### Task goal
How many lines in the data that follows contain the word "matcher"? Only that number is needed.

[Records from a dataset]
────

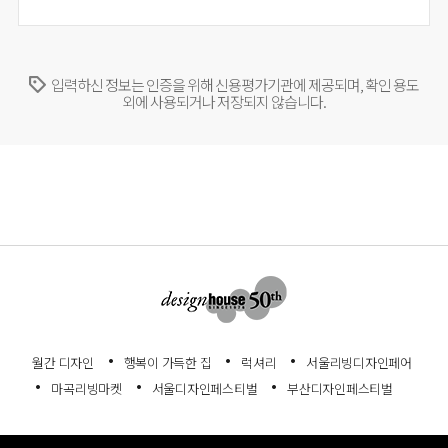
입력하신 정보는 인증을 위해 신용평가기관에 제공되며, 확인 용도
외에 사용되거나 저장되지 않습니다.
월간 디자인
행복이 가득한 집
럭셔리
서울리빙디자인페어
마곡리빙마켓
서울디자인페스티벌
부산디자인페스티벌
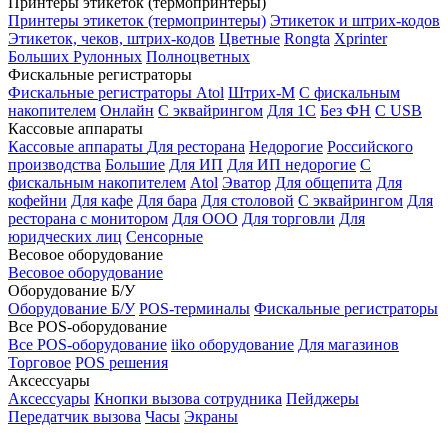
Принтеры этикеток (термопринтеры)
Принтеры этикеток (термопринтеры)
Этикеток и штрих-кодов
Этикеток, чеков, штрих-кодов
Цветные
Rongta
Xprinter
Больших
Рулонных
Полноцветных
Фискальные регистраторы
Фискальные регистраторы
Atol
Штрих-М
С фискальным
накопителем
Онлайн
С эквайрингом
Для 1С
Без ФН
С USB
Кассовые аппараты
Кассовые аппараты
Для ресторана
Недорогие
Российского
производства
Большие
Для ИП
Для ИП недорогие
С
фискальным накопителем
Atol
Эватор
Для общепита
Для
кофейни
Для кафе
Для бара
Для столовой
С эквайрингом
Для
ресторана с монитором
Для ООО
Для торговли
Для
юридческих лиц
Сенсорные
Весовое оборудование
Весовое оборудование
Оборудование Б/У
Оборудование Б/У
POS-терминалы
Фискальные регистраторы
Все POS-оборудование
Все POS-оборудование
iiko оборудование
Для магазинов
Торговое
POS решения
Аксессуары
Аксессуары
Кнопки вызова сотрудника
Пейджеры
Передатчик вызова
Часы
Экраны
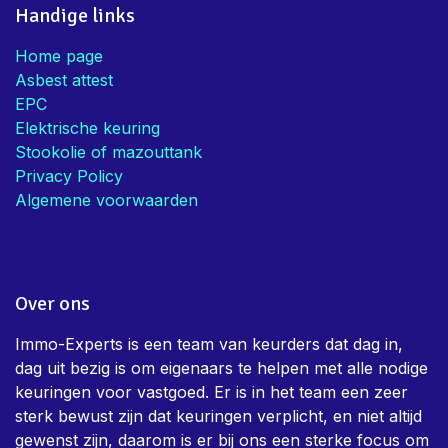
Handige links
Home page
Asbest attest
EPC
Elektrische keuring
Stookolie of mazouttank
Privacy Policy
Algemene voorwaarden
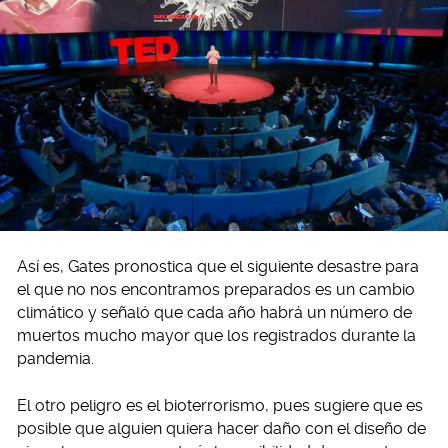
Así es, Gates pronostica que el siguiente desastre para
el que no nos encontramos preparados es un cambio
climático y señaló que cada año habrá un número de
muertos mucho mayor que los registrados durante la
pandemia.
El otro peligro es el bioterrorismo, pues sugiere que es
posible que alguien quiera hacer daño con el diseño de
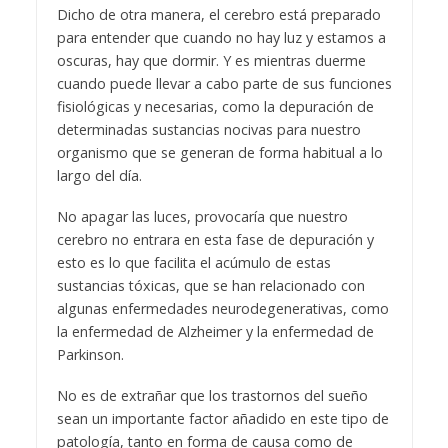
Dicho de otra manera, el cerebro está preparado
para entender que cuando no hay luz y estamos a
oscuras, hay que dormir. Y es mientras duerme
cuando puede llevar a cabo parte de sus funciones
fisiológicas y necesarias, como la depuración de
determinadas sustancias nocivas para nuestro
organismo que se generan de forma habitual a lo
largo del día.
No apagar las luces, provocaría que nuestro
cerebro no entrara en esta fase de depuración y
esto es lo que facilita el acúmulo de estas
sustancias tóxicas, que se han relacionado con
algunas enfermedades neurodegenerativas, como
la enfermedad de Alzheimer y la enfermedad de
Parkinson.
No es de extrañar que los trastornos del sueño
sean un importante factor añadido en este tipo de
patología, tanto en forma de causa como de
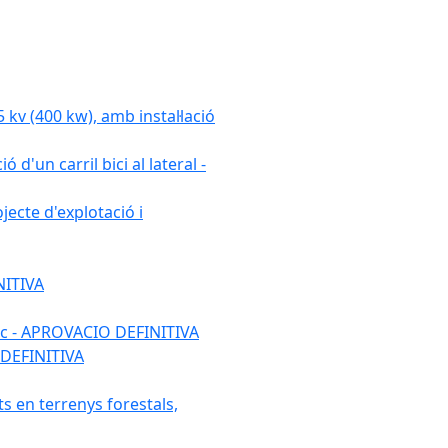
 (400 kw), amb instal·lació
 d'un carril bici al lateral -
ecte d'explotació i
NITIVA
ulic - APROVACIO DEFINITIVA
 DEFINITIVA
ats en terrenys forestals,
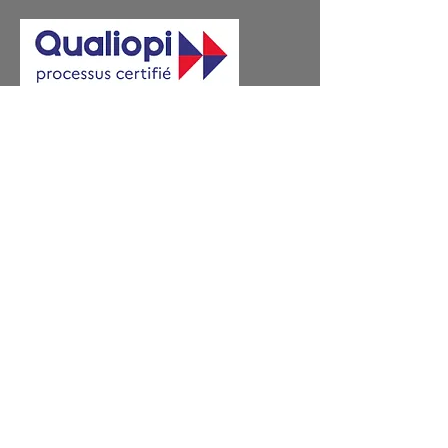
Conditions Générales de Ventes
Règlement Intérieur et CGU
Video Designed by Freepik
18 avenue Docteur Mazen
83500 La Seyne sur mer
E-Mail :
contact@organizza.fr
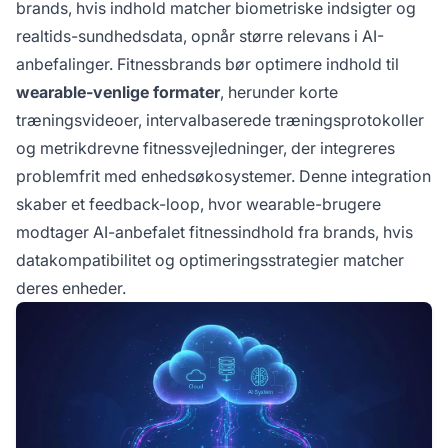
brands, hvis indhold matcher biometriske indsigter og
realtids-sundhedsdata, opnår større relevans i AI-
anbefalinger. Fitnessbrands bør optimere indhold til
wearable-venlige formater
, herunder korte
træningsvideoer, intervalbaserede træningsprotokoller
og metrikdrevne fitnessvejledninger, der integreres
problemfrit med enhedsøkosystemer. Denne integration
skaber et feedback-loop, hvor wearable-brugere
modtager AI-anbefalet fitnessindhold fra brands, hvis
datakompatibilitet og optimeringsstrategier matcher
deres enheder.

────

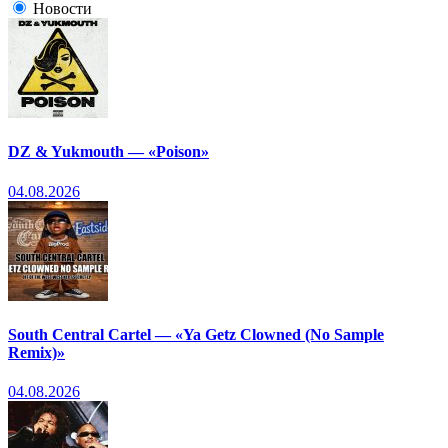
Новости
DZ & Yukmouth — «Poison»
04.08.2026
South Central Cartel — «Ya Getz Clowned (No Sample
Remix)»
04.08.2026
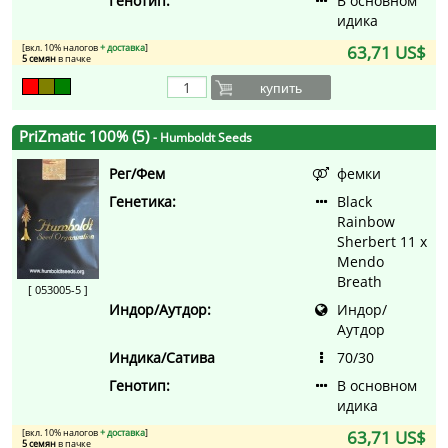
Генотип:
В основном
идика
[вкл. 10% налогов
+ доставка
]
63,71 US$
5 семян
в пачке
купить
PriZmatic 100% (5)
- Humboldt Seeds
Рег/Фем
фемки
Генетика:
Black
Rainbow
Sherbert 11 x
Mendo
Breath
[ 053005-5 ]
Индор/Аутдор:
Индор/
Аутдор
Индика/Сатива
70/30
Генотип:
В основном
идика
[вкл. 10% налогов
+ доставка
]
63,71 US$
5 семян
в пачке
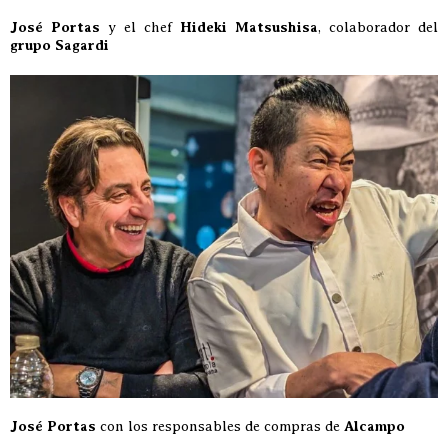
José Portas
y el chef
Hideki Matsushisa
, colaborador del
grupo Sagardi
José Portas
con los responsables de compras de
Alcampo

────

### Exercise result
2